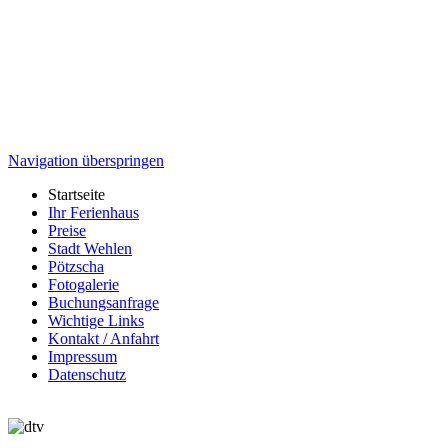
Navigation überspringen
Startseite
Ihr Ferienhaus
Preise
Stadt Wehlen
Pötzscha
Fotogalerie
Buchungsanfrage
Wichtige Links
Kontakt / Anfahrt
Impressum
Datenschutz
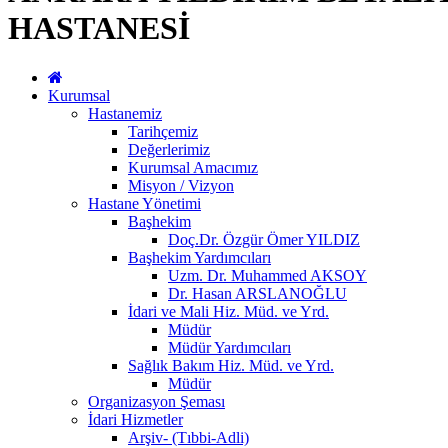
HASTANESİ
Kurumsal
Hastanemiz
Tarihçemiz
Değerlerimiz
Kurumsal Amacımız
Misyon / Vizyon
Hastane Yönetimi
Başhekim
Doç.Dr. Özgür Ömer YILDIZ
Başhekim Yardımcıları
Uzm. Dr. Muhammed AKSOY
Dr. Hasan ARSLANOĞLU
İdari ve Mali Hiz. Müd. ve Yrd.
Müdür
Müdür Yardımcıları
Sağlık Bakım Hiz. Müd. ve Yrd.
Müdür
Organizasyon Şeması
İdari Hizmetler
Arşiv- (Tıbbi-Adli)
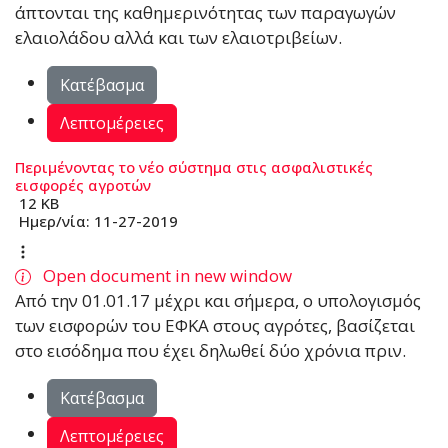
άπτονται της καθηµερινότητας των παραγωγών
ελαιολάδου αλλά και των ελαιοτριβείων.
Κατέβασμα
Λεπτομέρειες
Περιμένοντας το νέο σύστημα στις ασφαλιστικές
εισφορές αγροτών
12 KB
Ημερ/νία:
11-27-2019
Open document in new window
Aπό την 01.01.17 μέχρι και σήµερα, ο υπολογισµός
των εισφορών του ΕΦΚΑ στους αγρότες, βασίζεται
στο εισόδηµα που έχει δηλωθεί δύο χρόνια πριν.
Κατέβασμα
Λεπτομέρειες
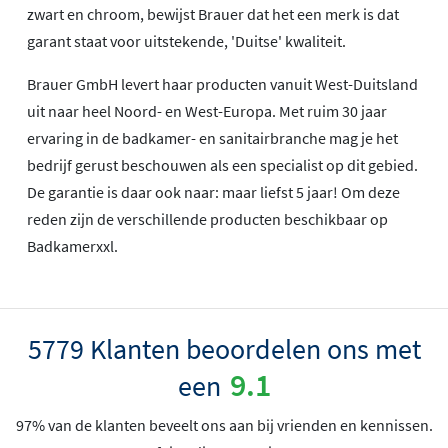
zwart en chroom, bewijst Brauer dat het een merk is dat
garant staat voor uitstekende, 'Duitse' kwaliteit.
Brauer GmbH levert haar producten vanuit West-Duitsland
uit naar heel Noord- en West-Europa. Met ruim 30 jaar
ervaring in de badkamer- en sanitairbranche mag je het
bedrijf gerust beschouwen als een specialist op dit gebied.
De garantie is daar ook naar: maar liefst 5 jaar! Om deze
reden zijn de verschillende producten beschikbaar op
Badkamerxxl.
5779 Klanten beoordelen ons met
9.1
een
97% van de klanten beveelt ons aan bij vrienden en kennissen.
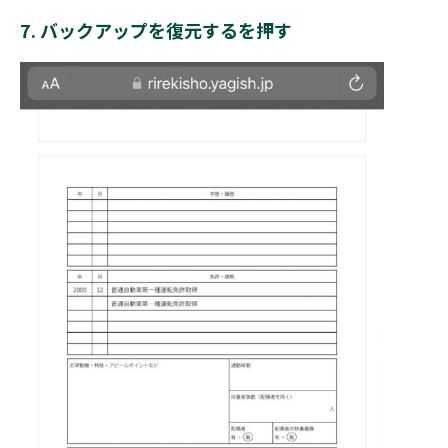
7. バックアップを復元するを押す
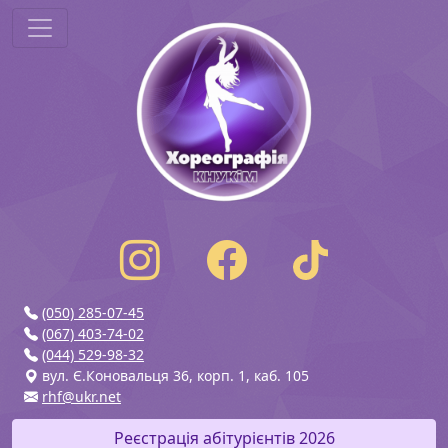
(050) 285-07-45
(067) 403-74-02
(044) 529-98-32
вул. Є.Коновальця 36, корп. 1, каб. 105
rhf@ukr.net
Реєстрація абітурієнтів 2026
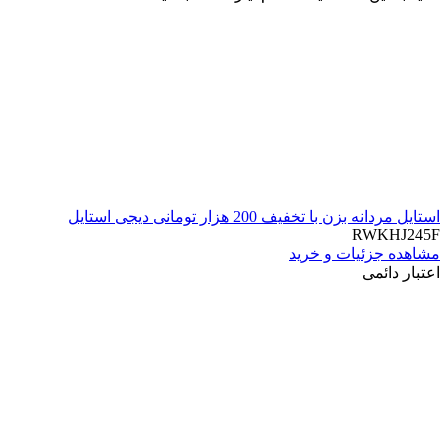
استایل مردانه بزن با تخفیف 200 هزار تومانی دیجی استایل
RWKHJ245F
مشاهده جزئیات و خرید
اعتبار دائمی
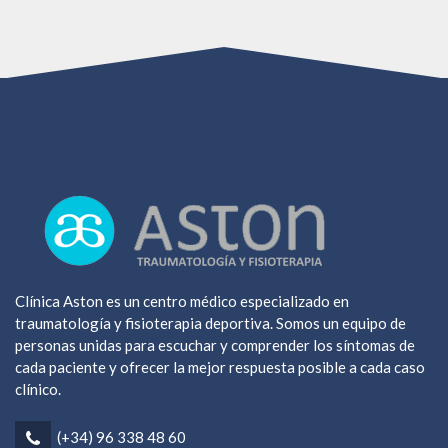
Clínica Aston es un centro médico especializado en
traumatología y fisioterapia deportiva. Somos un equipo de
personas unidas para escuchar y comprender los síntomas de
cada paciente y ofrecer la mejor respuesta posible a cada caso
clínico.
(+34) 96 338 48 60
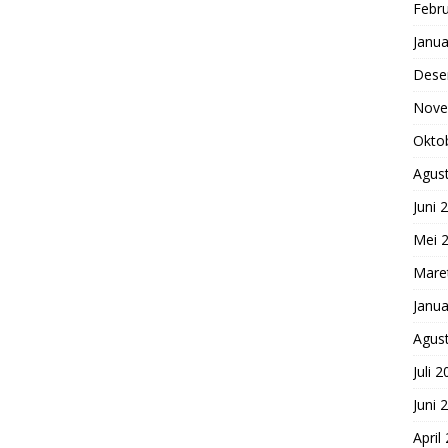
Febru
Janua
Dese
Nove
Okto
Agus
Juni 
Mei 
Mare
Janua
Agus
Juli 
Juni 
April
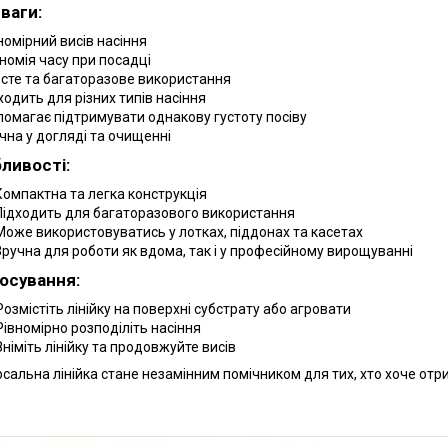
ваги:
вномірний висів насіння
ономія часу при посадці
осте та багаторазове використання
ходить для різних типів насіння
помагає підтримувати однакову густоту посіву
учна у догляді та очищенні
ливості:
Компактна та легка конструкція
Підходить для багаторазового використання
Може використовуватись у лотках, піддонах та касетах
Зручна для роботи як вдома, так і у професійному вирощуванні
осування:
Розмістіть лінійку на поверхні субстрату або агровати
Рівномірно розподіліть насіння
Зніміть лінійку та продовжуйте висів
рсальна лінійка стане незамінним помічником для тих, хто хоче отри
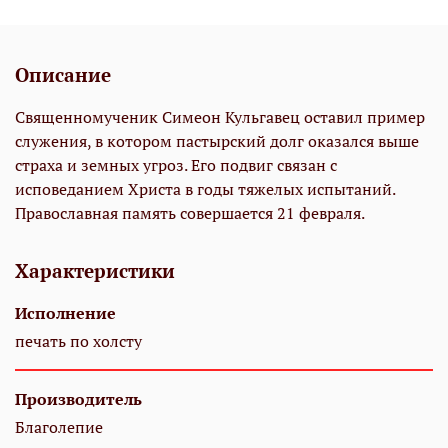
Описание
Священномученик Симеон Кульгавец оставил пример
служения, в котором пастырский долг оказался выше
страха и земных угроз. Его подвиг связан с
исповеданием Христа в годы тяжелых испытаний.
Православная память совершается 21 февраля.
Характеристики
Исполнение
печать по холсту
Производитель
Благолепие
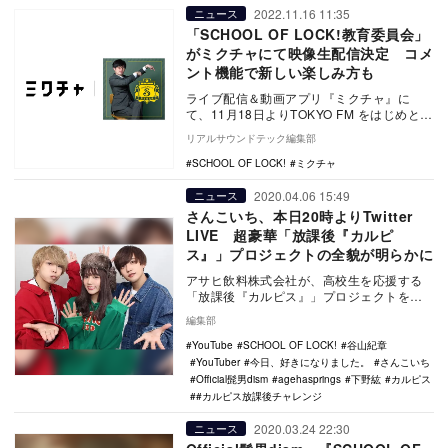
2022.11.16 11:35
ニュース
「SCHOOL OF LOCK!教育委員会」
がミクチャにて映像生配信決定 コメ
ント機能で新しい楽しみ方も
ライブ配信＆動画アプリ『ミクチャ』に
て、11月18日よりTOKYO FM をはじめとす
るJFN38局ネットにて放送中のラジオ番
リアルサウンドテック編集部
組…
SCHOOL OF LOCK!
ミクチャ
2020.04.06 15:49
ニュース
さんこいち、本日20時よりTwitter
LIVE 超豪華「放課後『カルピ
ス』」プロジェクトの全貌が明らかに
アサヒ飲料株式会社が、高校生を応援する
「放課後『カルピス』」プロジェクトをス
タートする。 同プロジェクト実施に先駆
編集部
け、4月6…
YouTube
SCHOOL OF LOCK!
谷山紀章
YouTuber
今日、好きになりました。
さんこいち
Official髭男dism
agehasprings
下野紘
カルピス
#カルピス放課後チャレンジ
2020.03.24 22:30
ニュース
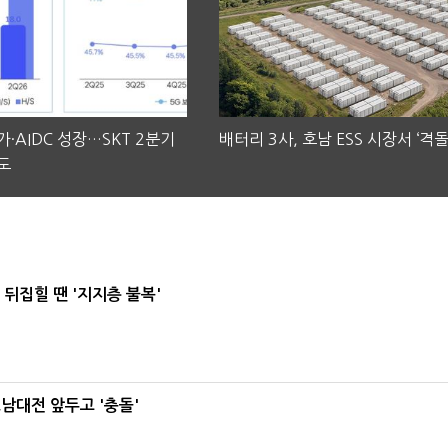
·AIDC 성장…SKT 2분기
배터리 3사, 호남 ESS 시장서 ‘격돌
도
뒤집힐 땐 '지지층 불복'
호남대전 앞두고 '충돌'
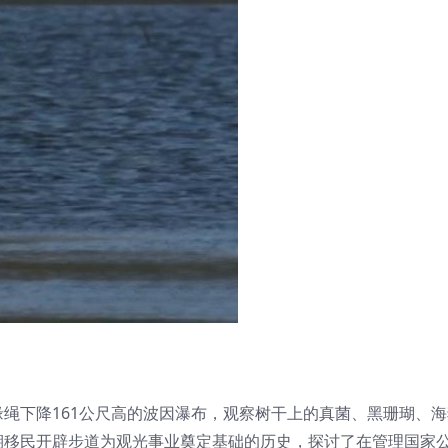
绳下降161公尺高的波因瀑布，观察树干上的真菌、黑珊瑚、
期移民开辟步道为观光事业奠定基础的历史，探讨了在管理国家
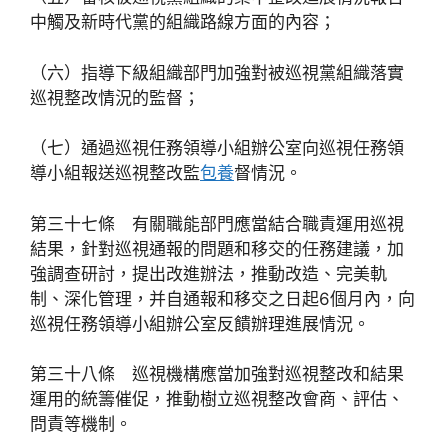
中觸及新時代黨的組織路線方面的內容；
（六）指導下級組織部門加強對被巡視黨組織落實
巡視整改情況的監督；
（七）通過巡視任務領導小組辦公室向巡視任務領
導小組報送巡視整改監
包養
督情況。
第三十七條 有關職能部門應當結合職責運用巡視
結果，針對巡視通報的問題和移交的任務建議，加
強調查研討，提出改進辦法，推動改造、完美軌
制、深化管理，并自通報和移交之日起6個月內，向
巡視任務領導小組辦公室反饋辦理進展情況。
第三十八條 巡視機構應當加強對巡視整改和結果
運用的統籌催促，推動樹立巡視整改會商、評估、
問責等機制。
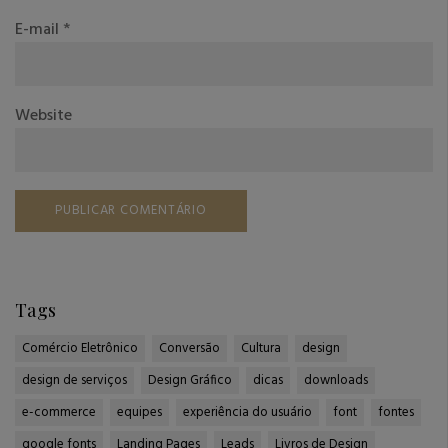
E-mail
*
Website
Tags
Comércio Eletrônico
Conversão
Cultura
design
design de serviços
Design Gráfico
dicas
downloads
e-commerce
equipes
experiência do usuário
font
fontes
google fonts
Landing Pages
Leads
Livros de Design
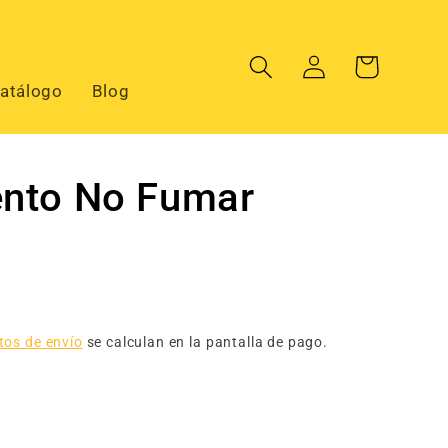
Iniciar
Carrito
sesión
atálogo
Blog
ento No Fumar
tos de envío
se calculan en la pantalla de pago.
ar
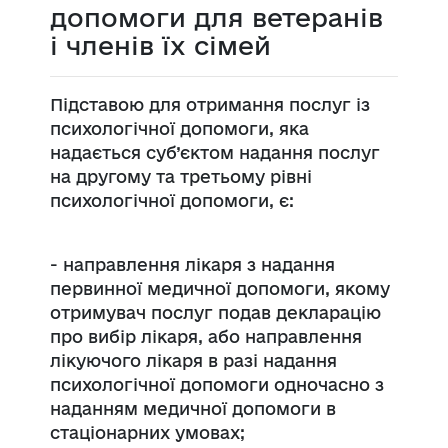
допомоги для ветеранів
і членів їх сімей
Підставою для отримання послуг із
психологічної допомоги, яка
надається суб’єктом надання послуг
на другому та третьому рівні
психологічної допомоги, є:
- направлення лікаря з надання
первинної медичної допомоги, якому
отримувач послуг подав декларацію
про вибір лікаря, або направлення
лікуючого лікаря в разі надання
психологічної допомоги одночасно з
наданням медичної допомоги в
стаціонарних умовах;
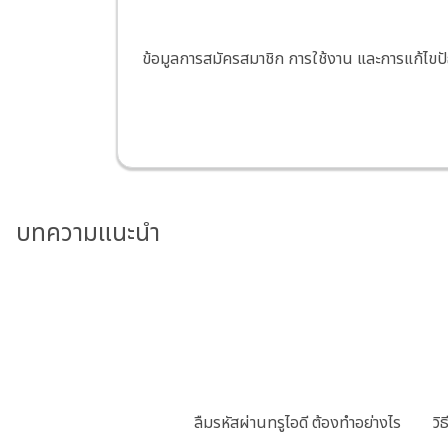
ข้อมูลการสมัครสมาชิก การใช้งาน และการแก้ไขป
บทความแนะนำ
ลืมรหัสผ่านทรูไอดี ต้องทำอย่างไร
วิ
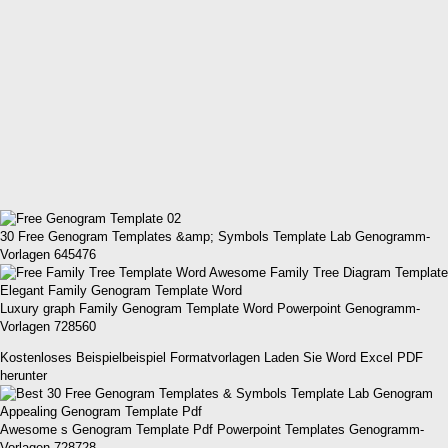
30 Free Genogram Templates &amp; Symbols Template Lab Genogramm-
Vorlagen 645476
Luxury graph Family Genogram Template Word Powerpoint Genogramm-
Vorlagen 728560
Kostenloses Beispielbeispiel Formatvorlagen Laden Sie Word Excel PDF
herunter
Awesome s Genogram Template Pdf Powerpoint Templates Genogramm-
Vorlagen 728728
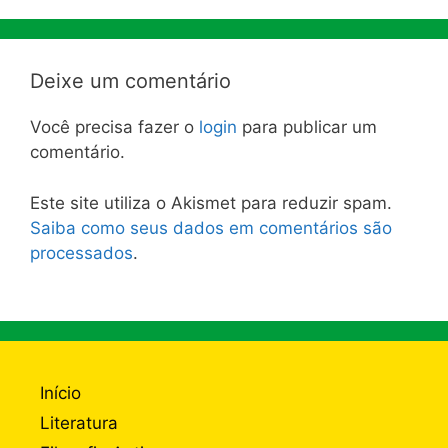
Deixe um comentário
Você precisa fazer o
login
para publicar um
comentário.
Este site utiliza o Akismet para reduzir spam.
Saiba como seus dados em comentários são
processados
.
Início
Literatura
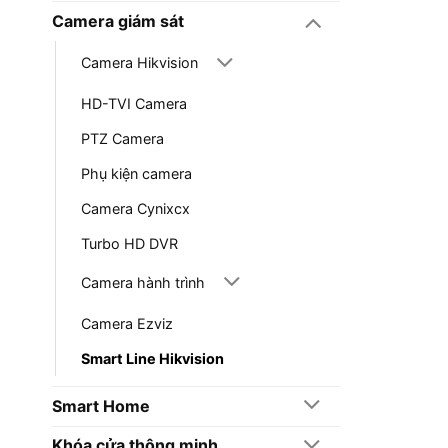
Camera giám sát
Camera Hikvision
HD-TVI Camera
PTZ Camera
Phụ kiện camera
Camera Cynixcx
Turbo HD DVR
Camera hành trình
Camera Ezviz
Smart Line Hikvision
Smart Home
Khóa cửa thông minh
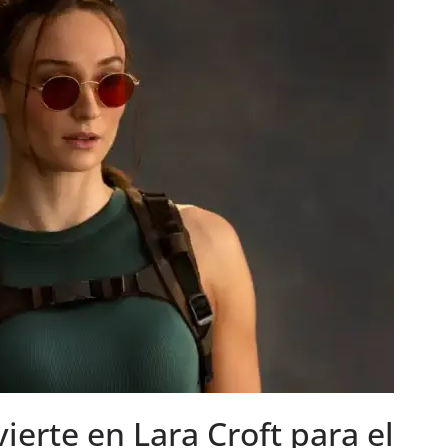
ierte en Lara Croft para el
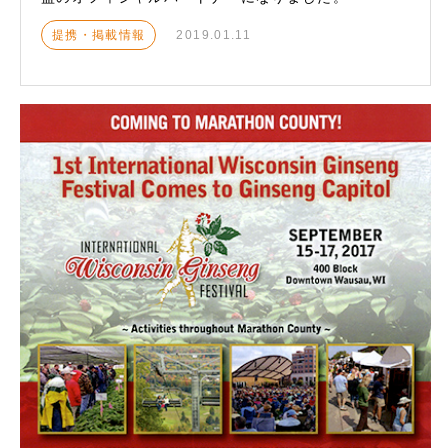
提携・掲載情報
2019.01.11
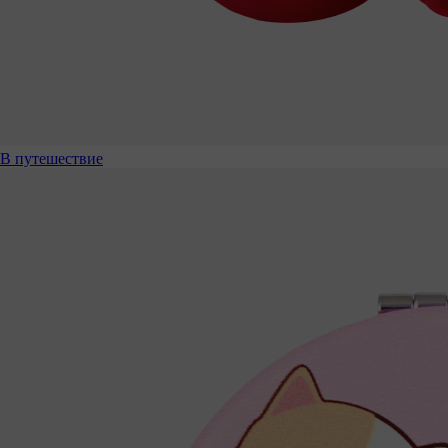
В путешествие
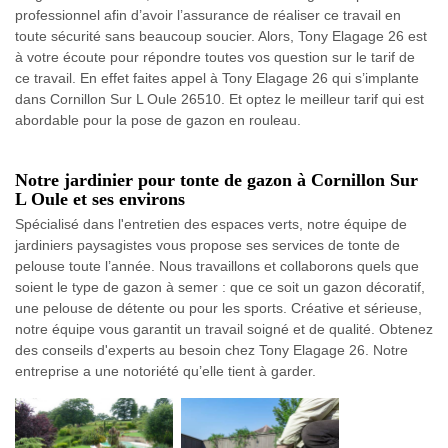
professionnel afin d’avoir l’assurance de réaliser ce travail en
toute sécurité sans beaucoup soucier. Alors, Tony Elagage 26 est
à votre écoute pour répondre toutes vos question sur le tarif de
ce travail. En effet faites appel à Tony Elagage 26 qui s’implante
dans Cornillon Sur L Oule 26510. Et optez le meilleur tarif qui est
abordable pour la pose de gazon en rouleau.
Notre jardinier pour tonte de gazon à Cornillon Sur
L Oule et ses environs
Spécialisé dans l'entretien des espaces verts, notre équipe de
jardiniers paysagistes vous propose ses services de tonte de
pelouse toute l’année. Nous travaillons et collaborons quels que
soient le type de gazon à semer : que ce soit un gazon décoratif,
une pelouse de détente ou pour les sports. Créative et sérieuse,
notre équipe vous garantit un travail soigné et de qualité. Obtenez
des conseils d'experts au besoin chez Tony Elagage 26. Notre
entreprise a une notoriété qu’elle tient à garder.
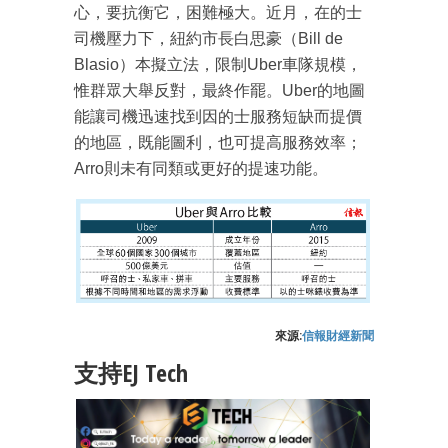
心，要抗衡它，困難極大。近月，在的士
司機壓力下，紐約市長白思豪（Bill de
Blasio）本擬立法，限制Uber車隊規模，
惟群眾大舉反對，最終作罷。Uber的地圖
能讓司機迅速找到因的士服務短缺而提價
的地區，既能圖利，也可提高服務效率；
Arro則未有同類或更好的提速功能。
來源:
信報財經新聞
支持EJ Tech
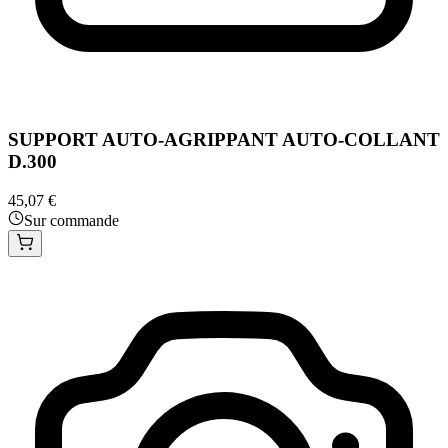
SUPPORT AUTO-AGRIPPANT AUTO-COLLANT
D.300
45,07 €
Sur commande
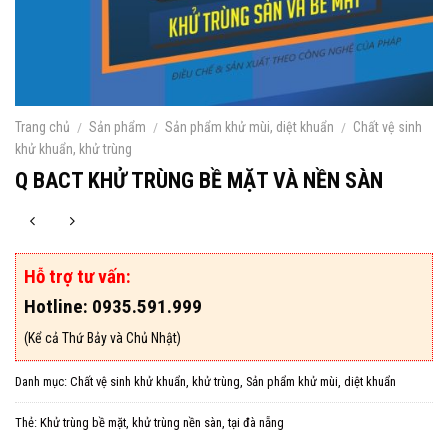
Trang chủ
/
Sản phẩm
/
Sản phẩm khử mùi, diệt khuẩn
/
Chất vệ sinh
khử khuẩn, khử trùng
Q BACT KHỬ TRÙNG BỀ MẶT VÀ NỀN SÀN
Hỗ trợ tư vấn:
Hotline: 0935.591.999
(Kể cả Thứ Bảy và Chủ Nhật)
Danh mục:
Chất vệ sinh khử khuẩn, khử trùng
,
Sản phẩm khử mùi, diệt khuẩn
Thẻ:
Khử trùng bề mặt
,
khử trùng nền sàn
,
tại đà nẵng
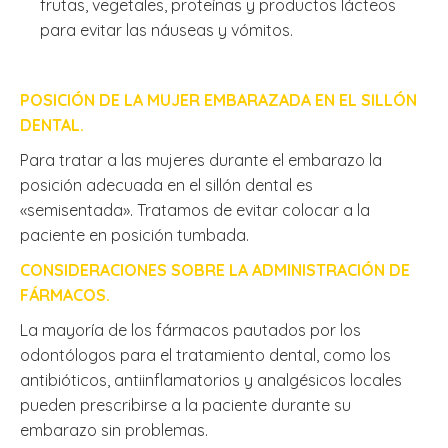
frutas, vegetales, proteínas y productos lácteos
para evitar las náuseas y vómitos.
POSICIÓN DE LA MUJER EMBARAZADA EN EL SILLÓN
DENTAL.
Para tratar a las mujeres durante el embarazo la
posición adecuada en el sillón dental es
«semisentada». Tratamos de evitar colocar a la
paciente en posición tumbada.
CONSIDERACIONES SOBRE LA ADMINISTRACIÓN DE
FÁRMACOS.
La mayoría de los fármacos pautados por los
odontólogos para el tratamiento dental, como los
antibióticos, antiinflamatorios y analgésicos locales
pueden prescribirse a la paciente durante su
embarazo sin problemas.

----

◆ **Exercise instructions**
Starting at the line above with "dans Cornillon Sur", output every line exactly up to and including the line with "para evitar las náuseas y vómitos.", but none of the pictures.

◆ **Output below**
dans Cornillon Sur L Oule 26510. Et optez le meilleur tarif qui est
abordable pour la pose de gazon en rouleau.
Notre jardinier pour tonte de gazon à Cornillon Sur
L Oule et ses environs
Spécialisé dans l'entretien des espaces verts, notre équipe de
jardiniers paysagistes vous propose ses services de tonte de
pelouse toute l’année. Nous travaillons et collaborons quels que
soient le type de gazon à semer : que ce soit un gazon décoratif,
une pelouse de détente ou pour les sports. Créative et sérieuse,
notre équipe vous garantit un travail soigné et de qualité. Obtenez
des conseils d'experts au besoin chez Tony Elagage 26. Notre
entreprise a une notoriété qu’elle tient à garder.
心，要抗衡它，困難極大。近月，在的士
司機壓力下，紐約市長白思豪（Bill de
Blasio）本擬立法，限制Uber車隊規模，
惟群眾大舉反對，最終作罷。Uber的地圖
能讓司機迅速找到因的士服務短缺而提價
的地區，既能圖利，也可提高服務效率；
Arro則未有同類或更好的提速功能。
來源:
信報財經新聞
支持EJ Tech
SUPPORT AUTO-AGRIPPANT AUTO-COLLANT
D.300
45,07 €
Sur commande
Trang chủ
/
Sản phẩm
/
Sản phẩm khử mùi, diệt khuẩn
/
Chất vệ sinh
khử khuẩn, khử trùng
Q BACT KHỬ TRÙNG BỀ MẶT VÀ NỀN SÀN
Hỗ trợ tư vấn:
Hotline: 0935.591.999
(Kể cả Thứ Bảy và Chủ Nhật)
Danh mục:
Chất vệ sinh khử khuẩn, khử trùng
,
Sản phẩm khử mùi, diệt khuẩn
Thẻ:
Khử trùng bề mặt
,
khử trùng nền sàn
,
tại đà nẵng
frutas, vegetales, proteínas y productos lácteos
para evitar las náuseas y vómitos.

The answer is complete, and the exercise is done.